**Tintle, Chance, McGaughey, Roy, Swanson, & VanderStoep (August, 2020)**

General Note:** **When pasting data into the
applets use “one word” variable and category names (with no symbols,
e.g., timeSpent).
Use * to represent missing values; these will be rowwise
deleted by the applet. In several of the applets you can toggle which column
has the explanatory variable and which has the response. Set the button to
match the data before pressing Use Data.

This applet focuses on partitioning of variation in a
response variable by a categorical explanatory variable, allowing for
simulation-based inference. The first
image is a dotplot of the quantitative response
variable, which can then be separated into groups. You will also see a pie
chart illustrating the percentage of variation in the response variable
explained by the explanatory variable.
If you check the box to show the ANOVA table you can then also check the
box to display the 95% confidence intervals—pooled two-sample *t*-intervals; asterisks indicate the
intervals that do not include zero.

Check the Show Shuffle Options box to simulate a
randomization test. Choices of Statistic
include Mean Group Difference (sum of all absolute pairwise differences),
differences in means or medians and (pooled) t-statistic (if explanatory
variable is binary), F, and R^{2}.
If you press Shuffle Responses, the observed response variable values
are redistributed randomly to the explanatory variable groups and the statistic
is added to the Statistic graph on the right.
Using the Plot radio button you can see this
pooling and re-dealing to groups visually. Specifying more shuffles turns off
this animation. The most recent shuffle result is highlighted in blue. You can
also click on an observation in the Statistic graph to recall the corresponding
shuffle. A p-value can be approximated by putting the observed statistic in the
Count Samples box, selecting an appropriate direction, and pressing Count. The
applet warns you if you input a value that does not match the observed Sample
data. When using the t-statistic or the
F-statistic, you have the option to Overlay the theoretical distribution on the
simulated results and compare the p-values. (You can also explore the uniform
distribution of the p-value.)

This applet allows you to paste in unstacked data (each column is a group). Be sure to check the Unstacked box before you paste in the data and press Use Data.

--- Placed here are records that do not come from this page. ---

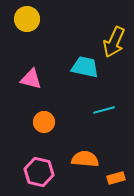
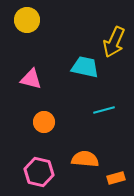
yellow circle: moved 1 px down
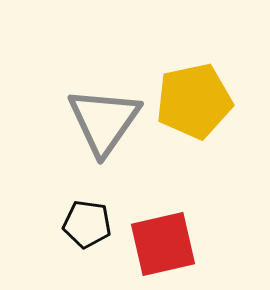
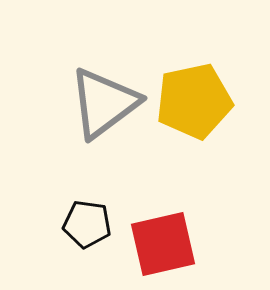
gray triangle: moved 18 px up; rotated 18 degrees clockwise
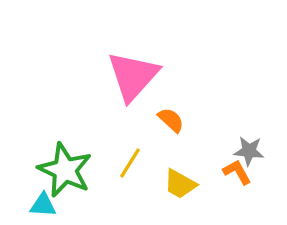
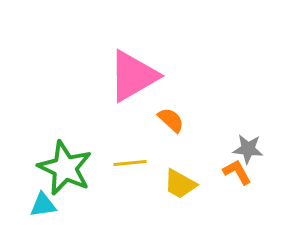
pink triangle: rotated 18 degrees clockwise
gray star: moved 1 px left, 2 px up
yellow line: rotated 52 degrees clockwise
green star: moved 2 px up
cyan triangle: rotated 12 degrees counterclockwise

This applet allows you to paste in several columns of quantitative and categorical variables. When you press Use Data, the applet will tell you how many rows contains missing values and removes them from the dataset. Numeric variables will be treated as quantitative (e.g., a Likert scale of 1-5).

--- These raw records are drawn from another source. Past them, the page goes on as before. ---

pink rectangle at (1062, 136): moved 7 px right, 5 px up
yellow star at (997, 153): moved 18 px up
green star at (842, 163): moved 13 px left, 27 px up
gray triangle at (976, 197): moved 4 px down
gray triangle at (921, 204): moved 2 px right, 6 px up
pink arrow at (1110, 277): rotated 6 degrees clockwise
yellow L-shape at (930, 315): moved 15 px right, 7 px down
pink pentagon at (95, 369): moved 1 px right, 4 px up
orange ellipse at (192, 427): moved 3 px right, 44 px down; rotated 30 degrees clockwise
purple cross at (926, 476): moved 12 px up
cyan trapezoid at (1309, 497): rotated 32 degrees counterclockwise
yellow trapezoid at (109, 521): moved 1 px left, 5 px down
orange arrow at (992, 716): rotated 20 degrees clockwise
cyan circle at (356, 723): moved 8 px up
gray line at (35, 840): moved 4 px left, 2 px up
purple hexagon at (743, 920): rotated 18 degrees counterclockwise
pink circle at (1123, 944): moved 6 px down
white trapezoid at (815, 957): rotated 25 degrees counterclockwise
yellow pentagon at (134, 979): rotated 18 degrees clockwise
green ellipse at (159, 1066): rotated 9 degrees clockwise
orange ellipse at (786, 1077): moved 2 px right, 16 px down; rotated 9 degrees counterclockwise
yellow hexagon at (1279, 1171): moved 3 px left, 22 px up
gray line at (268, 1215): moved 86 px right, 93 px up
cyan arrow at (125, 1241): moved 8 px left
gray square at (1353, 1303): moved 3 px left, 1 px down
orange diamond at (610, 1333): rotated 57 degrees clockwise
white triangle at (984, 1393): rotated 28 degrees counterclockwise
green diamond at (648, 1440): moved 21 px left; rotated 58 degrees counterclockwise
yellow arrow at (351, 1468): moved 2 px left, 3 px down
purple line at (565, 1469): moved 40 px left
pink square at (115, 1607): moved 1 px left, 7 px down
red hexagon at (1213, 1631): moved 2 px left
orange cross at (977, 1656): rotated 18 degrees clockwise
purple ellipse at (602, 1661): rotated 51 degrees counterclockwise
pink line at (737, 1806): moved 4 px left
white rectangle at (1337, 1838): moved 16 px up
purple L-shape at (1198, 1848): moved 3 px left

Once the Variables list is populated, you can drag the variable boxes from that list into the Response or Explanatory boxes. If you drag one variable, you can view the histogram, boxplot, and descriptive statistics for that variable. Only categorical variables can be moved into the Subset By box. This separates the graphs and gives color-coded (up to 6 groups) summary statistics for the groups. The pie chart will also update with the proportion of variation explained by the model. You can also check boxes to display the ANOVA table and a histogram of the residuals (with the residual standard error as SE and DF error).

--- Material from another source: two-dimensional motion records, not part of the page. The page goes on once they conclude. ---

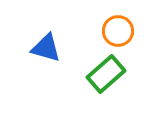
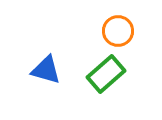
blue triangle: moved 22 px down
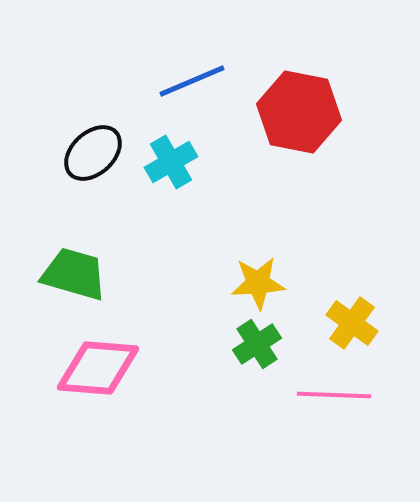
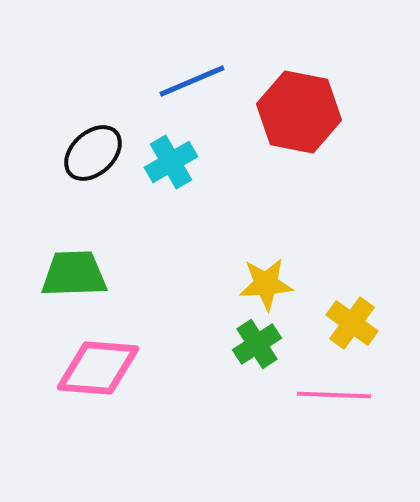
green trapezoid: rotated 18 degrees counterclockwise
yellow star: moved 8 px right, 1 px down
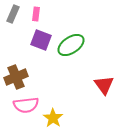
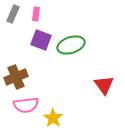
green ellipse: rotated 16 degrees clockwise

Moving a quantitative variable into the Explanatory variable
box will display the scatterplot and options to view the “statistical model” (Show
Equation) and the regression output (Statistical model), as well as the
correlation coefficient, R^{2}, and standard error of the residuals
(regression SE). Using a categorical variable in the Explanatory box will
default to a scatterplot with -1/1 (effect) coding. You can check the box to show the regression
equation, which connects the group means. This also enables the ability to
change to Indicator coding (see pull-down menu below pie chart) and to change
the regression output accordingly. In
the regression output we include the ‘missing coefficient’ for either type of
coding (remember not to count these when determining degrees of freedom). The
residuals output will now also include Residuals vs. Predicted (“fitted”)
values.

If you have a quantitative explanatory variable and a categorical variable in the Subset By box, it will show the scatterplot of y vs. x, color coded by the categorical variable. You can check the Separate graphs box to “facet” the plots instead. Checking the Show Equation box will show the separate regression lines (and fit a two-variable model with interaction) as the Statistical model/ANOVA table. Again you can toggle between effect and indicator coding.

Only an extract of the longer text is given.